Saya pikir tidak perlu keluar pagi-pagi sekali jadi saya berangkat ke East Shirotsuta High School hanya lewat tengah hari.
Tampaknya klub softball East Shirotsuta terkenal karena penduduk kota terdekat datang untuk menonton pertandingan latihan mereka.
Sambil menahan sinar matahari yang menyinari saya, saya menonton pertandingan terakhir.
Shirota adalah pemukul.
Keributan muncul dari bola melengking.
"Ini sudah berakhir…"
Saya mendengar suara seperti itu.
Saya tidak memahami aturan dengan baik tetapi saya masih bisa menikmatinya.
Saya merasa seolah-olah hati saya dihanyutkan oleh tokoh-tokoh perempuan berpakaian seragam sekolah menengah yang memberikan segalanya dalam olahraga.
"Ah…"
Aku mengeluarkan suara setelah memperhatikan seorang gadis di sebagian kecil tribun.
Gadis itu mengenakan gaun biru kotak-kotak dan topi jerami.
Saya tidak bisa benar-benar mengenali wajahnya dari kejauhan, tetapi saya tahu payudara dan kacamata bundar itu.
「Ini Eda ...」
Kenapa dia ada di sini?
Tapi kemudian aku langsung ingat bahwa dia dan Shirota adalah teman sejak sekolah menengah.
Keindahan wakil presiden OSIS Hashidzume tidak dibayangi oleh Kurusu.
Aura dinginnya yang halus menjadi kuat bahkan tanpa seragamnya.
Shirotsuta Timur memenangkan pertandingan dengan selisih yang kecil.
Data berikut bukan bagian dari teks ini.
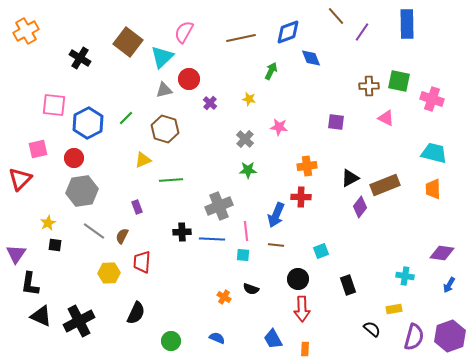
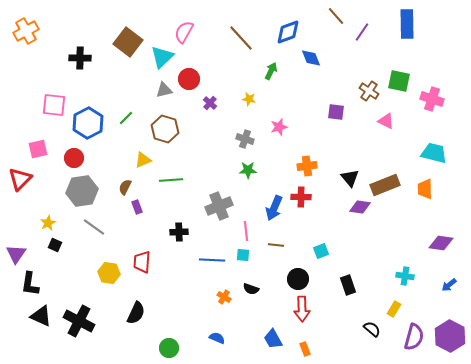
brown line at (241, 38): rotated 60 degrees clockwise
black cross at (80, 58): rotated 30 degrees counterclockwise
brown cross at (369, 86): moved 5 px down; rotated 36 degrees clockwise
pink triangle at (386, 118): moved 3 px down
purple square at (336, 122): moved 10 px up
pink star at (279, 127): rotated 24 degrees counterclockwise
gray cross at (245, 139): rotated 24 degrees counterclockwise
black triangle at (350, 178): rotated 42 degrees counterclockwise
orange trapezoid at (433, 189): moved 8 px left
purple diamond at (360, 207): rotated 60 degrees clockwise
blue arrow at (276, 215): moved 2 px left, 7 px up
gray line at (94, 231): moved 4 px up
black cross at (182, 232): moved 3 px left
brown semicircle at (122, 236): moved 3 px right, 49 px up
blue line at (212, 239): moved 21 px down
black square at (55, 245): rotated 16 degrees clockwise
purple diamond at (442, 253): moved 1 px left, 10 px up
yellow hexagon at (109, 273): rotated 10 degrees clockwise
blue arrow at (449, 285): rotated 21 degrees clockwise
yellow rectangle at (394, 309): rotated 49 degrees counterclockwise
black cross at (79, 321): rotated 36 degrees counterclockwise
purple hexagon at (450, 336): rotated 12 degrees counterclockwise
green circle at (171, 341): moved 2 px left, 7 px down
orange rectangle at (305, 349): rotated 24 degrees counterclockwise
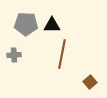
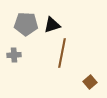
black triangle: rotated 18 degrees counterclockwise
brown line: moved 1 px up
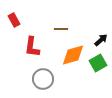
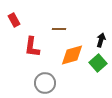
brown line: moved 2 px left
black arrow: rotated 32 degrees counterclockwise
orange diamond: moved 1 px left
green square: rotated 12 degrees counterclockwise
gray circle: moved 2 px right, 4 px down
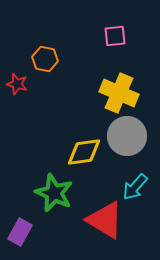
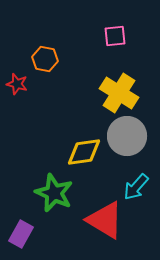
yellow cross: rotated 9 degrees clockwise
cyan arrow: moved 1 px right
purple rectangle: moved 1 px right, 2 px down
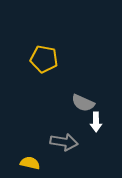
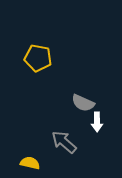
yellow pentagon: moved 6 px left, 1 px up
white arrow: moved 1 px right
gray arrow: rotated 148 degrees counterclockwise
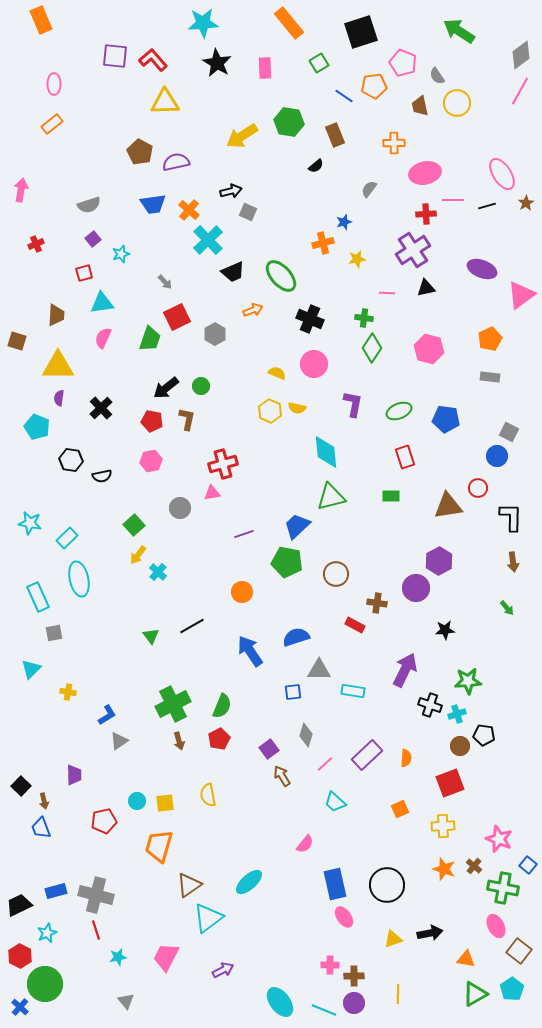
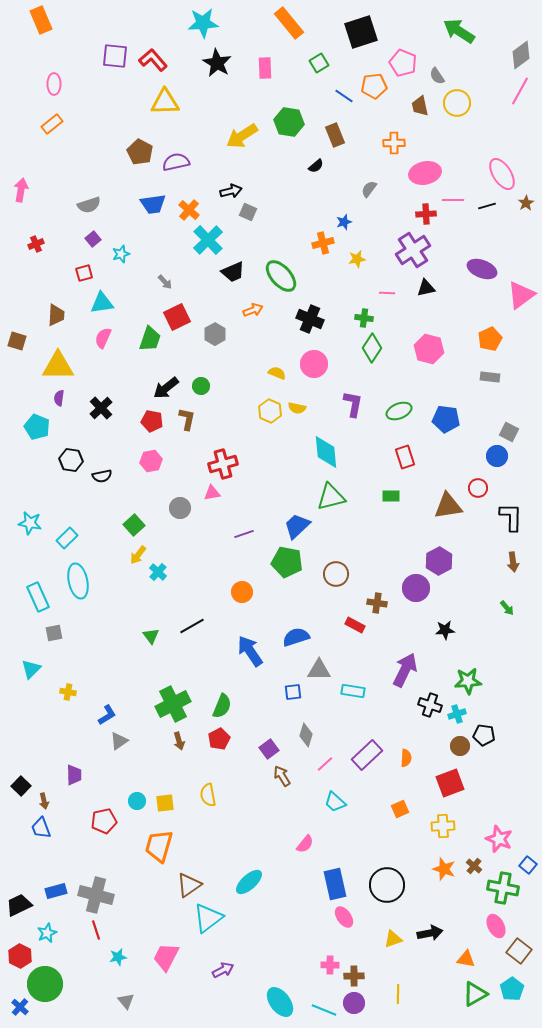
cyan ellipse at (79, 579): moved 1 px left, 2 px down
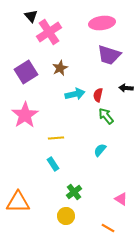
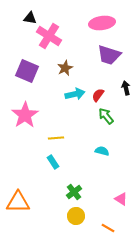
black triangle: moved 1 px left, 2 px down; rotated 40 degrees counterclockwise
pink cross: moved 4 px down; rotated 25 degrees counterclockwise
brown star: moved 5 px right
purple square: moved 1 px right, 1 px up; rotated 35 degrees counterclockwise
black arrow: rotated 72 degrees clockwise
red semicircle: rotated 24 degrees clockwise
cyan semicircle: moved 2 px right, 1 px down; rotated 64 degrees clockwise
cyan rectangle: moved 2 px up
yellow circle: moved 10 px right
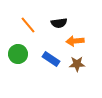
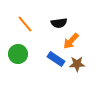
orange line: moved 3 px left, 1 px up
orange arrow: moved 4 px left; rotated 42 degrees counterclockwise
blue rectangle: moved 5 px right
Dadaku menegang di wajah Shirota yang jengkel.
Tanpa sadar aku ingin menghibur Shirota.
Anggota klub mulai bubar.
Penonton mulai pergi dan agar tidak menonjol saya meninggalkan Shirotsuta Timur.
Saya langsung mendapat telepon dari Shirota.
"Maaf maaf. Saya akhirnya lupa 』
「Pertandingan terakhir itu disesalkan, ya」
『Yah lawan kita kuat ... Kami pasti akan memenangkan berikutnya』
「Aku akan datang untuk mendukungmu lagi.」
"Terima kasih. Dimana kau sekarang?"
Setelah meninggalkan halaman sekolah, ada rumah kaca plastik besar di dekatnya.
Saya mengatakan kepadanya bahwa saya tepat di depan sana.
『Saya mengerti, saya datang sekarang!』
Dia benar-benar segera muncul.
Sepertinya Shirota berlari ke sini dengan tergesa-gesa karena ada keringat di tengkuknya.
Wajahnya masih memiliki vitalitas meskipun dia pasti lelah setelah pertandingan latihan yang begitu lama.
「Cepat!」
Shirota tidak menghentikan kakinya meskipun dia tepat di depanku.
Aku mengejarnya dengan bingung.
"Apa yang terjadi?"
「Kouhai saya akan datang jadi ... lihat, jika mereka melihat banyak hal akan terjadi kan?」
"Ah"
Saya tidak ingin ada kesalahpahaman.
Shirota berlari sambil mengenakan seragamnya jelas menonjol.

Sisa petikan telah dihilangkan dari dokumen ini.